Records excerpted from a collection

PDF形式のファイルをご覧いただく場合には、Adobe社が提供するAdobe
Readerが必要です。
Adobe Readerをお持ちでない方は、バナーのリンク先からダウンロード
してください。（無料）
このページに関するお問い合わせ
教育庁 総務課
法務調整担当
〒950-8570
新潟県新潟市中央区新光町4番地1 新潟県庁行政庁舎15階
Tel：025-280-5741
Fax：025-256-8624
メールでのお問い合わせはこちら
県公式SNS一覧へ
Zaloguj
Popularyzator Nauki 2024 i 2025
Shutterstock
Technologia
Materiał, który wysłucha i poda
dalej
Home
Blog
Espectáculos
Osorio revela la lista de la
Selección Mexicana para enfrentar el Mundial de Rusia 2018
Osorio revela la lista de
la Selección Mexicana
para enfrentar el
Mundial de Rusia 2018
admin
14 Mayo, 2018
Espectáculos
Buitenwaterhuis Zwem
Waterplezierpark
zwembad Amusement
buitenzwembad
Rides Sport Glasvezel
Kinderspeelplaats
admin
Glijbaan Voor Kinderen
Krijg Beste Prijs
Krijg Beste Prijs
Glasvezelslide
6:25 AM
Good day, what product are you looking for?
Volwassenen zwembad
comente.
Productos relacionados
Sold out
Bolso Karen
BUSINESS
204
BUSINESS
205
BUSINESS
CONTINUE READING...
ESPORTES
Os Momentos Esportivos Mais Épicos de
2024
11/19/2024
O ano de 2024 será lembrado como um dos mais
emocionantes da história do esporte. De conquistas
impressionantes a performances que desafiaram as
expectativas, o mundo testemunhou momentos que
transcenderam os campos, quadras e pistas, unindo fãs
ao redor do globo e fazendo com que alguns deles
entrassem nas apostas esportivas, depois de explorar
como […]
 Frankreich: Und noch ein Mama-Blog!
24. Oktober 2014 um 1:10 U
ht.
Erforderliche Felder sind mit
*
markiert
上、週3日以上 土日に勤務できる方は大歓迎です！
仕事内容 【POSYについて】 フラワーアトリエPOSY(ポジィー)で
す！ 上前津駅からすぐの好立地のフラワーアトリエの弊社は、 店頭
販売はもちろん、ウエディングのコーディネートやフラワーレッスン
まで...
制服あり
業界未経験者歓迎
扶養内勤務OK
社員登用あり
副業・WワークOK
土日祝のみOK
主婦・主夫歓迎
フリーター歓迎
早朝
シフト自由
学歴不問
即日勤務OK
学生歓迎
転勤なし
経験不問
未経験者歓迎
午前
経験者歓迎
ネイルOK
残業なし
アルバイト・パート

Task requirements —
The lines in the records above that include the word "para" must be copied out.

Written response —
Selección Mexicana para enfrentar el Mundial de Rusia 2018
para enfrentar el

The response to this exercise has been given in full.